Based on the evidence adduced and the respondent's admissions, the Special Referee properly sustained Charges One, Three, and Four and the Grievance Committee's motion to confirm is granted.
In determining an appropriate measure of discipline to impose, we have considered our previous finding of mental incapacity and the respondent's subsequent efforts to rehabilitate himself.
Other than the psychiatric reports prepared by the court-designated medical experts, the respondent offered no medical evidence in support of his claim for mitigation.
Notwithstanding the respondent's attempts to attribute his misconduct to the stress he was under at the time, he was the recipient of two Admonitions from the Appellate Division, First Department, both dated April 9, 1991, as well as one dated September 18, 1990. Those Admonitions were predicated upon excessive fees charged by the respondent in bail reduction negotiations, threats made by the respondent to initiate corruption investigations of various Judges and attorneys, and threats to report his clients to the Immigration and Naturalization Service for deportation.
Under the totality of circumstances, the respondent is disbarred for his professional misconduct.
MANGANO, P.J., BRACKEN, S. MILLER, RITTER and SULLIVAN, JJ., concur.

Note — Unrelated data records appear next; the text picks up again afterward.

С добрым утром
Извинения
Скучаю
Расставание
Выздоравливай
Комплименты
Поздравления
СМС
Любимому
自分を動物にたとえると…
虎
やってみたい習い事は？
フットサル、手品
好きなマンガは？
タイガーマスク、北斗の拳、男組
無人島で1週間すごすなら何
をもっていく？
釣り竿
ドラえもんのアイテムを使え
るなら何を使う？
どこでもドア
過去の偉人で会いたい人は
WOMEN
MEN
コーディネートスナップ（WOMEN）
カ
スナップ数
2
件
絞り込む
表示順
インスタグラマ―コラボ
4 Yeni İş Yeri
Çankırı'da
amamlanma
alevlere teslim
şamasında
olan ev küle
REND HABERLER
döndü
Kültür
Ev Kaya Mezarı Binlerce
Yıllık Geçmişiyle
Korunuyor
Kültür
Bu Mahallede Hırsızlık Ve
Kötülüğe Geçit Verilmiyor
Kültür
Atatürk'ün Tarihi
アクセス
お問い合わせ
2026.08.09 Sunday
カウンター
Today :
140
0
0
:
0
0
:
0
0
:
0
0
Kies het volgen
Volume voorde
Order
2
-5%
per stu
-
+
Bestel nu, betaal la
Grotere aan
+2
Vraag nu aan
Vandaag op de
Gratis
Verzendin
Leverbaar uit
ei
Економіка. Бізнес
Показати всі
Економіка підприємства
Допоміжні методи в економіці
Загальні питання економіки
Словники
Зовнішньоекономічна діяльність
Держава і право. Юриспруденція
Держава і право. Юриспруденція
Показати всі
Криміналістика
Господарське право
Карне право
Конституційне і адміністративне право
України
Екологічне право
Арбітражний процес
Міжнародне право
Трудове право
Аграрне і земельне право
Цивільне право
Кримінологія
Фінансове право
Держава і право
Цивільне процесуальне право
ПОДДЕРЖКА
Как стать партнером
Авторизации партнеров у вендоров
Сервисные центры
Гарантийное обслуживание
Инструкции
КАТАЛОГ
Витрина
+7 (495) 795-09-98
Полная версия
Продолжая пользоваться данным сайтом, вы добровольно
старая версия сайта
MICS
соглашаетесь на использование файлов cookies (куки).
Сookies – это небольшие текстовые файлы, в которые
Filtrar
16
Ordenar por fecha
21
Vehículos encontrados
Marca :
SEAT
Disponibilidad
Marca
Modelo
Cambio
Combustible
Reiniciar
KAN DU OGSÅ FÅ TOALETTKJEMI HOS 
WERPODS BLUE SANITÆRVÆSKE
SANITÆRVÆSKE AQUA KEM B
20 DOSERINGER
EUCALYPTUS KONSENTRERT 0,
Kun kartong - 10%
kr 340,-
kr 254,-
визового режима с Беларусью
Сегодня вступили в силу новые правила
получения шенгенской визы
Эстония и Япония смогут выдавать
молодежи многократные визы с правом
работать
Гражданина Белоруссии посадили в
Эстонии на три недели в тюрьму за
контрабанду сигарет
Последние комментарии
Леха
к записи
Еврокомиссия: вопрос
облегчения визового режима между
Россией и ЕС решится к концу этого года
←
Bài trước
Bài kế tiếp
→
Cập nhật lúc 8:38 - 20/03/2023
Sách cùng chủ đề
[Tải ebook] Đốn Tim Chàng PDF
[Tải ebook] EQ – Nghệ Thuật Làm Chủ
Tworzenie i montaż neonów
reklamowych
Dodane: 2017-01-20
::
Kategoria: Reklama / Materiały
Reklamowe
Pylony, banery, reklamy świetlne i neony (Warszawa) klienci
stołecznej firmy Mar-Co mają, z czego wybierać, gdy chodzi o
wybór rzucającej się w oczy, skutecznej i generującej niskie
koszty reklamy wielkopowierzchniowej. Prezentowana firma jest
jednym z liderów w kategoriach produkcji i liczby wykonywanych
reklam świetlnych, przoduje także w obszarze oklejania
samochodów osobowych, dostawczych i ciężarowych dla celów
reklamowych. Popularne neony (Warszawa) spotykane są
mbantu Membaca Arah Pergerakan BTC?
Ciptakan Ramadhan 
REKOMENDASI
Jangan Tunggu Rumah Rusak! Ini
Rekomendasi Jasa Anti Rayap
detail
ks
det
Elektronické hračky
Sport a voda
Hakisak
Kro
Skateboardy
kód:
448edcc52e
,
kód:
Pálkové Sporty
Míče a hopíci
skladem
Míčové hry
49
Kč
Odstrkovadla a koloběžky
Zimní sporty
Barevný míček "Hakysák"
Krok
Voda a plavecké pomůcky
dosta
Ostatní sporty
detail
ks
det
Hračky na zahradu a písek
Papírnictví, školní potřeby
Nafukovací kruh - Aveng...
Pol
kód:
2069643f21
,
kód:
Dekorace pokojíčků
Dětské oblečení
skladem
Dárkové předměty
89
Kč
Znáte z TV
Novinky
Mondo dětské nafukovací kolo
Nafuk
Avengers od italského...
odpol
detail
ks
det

ORDERED that the petitioner's motion to confirm the Special Referee's report is granted; and it is further,
ORDERED that pursuant to Judiciary Law § 90, effective immediately, the respondent, Sergio Linietsky, is disbarred and his name is stricken from the roll of attorneys and counselors-at-law; and it is further,
ORDERED that the respondent shall comply with this court's rules governing the conduct of disbarred, suspended, and resigned attorneys ( 22 NYCRR 691.10); and it is further,
ORDERED that pursuant to Judiciary Law § 90, effective immediately, Sergio Linietsky is commanded to desist and refrain from (1) practicing law in any form, either as principal or as agent, clerk, or employee of another, (2) appearing as an attorney or counselor-at-law before any court, Judge, Justice, board, commission, or other public authority, (3) giving to another an opinion as to the law or its application or any advice in relation thereto, and (4) holding himself out in any way as an attorney and counselor-at-law.